> **Excerpted data**

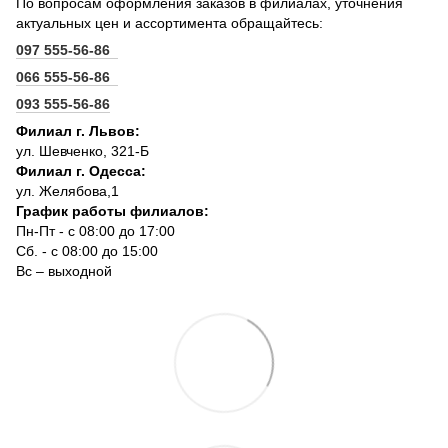
По вопросам оформления заказов в филиалах, уточнения
актуальных цен и ассортимента обращайтесь:
097 555-56-86
066 555-56-86
093 555-56-86
Филиал г. Львов:
ул. Шевченко, 321-Б
Филиал г. Одесса:
ул. Желябова,1
График работы филиалов:
Пн-Пт - с 08:00 до 17:00
Сб. - с 08:00 до 15:00
Вс – выходной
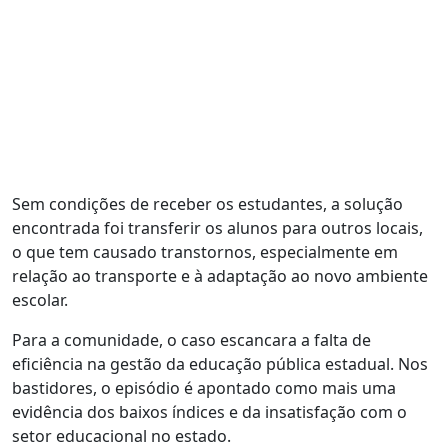
Sem condições de receber os estudantes, a solução
encontrada foi transferir os alunos para outros locais,
o que tem causado transtornos, especialmente em
relação ao transporte e à adaptação ao novo ambiente
escolar.
Para a comunidade, o caso escancara a falta de
eficiência na gestão da educação pública estadual. Nos
bastidores, o episódio é apontado como mais uma
evidência dos baixos índices e da insatisfação com o
setor educacional no estado.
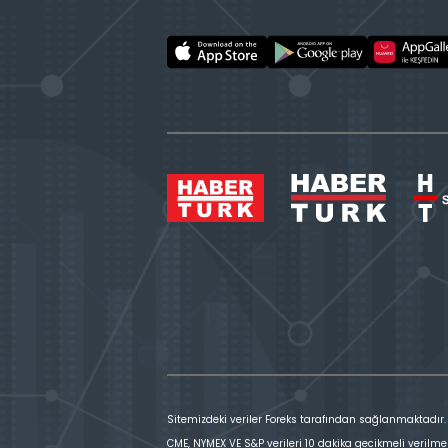
Sitemizdeki veriler Foreks tarafından sağlanmaktadır.
CME, NYMEX VE S&P verileri 10 dakika gecikmeli verilme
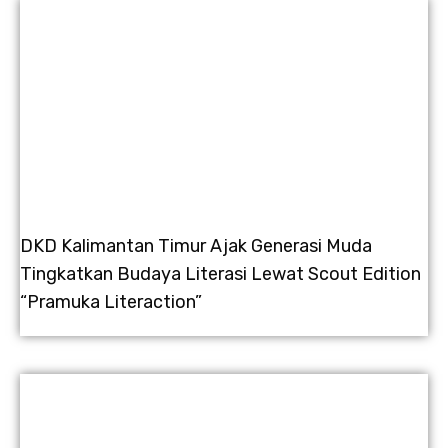
DKD Kalimantan Timur Ajak Generasi Muda
Tingkatkan Budaya Literasi Lewat Scout Edition
“Pramuka Literaction”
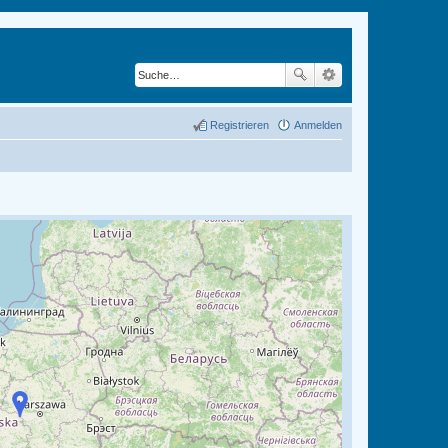
Registrieren
Anmelden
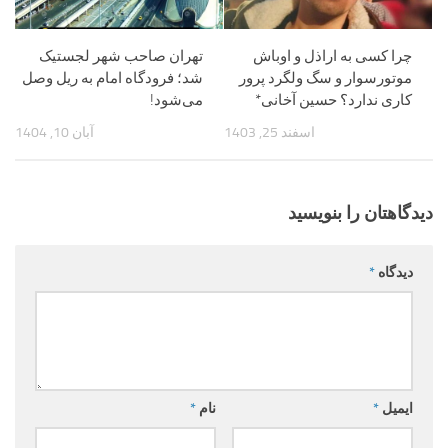
چرا کسی به اراذل و اوباش
تهران صاحب شهر لجستیک
موتورسوار و سگ ولگرد پرور
شد؛ فرودگاه امام به ریل وصل
کاری ندارد؟ حسین آخانی*
می‌شود!
اسفند 25, 1403
آبان 10, 1404
دیدگاهتان را بنویسید
دیدگاه
*
ایمیل
*
نام
*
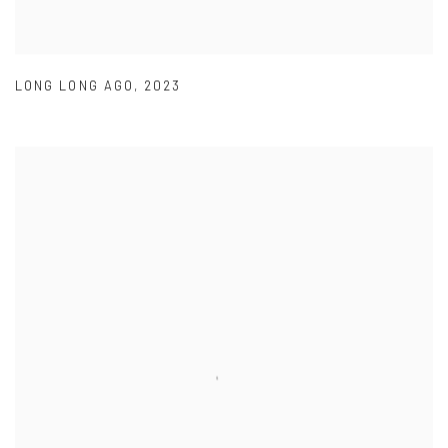
LONG LONG AGO
,
2023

> **Your instructions**
Nothing but the lines from the line containing "کاری ندارد؟ حسین آخانی*" to the end of the records above should be repeated, exactly and with every picture omitted.

> **Answer section**
کاری ندارد؟ حسین آخانی*
می‌شود!
اسفند 25, 1403
آبان 10, 1404
دیدگاهتان را بنویسید
دیدگاه
*
ایمیل
*
نام
*
LONG LONG AGO
,
2023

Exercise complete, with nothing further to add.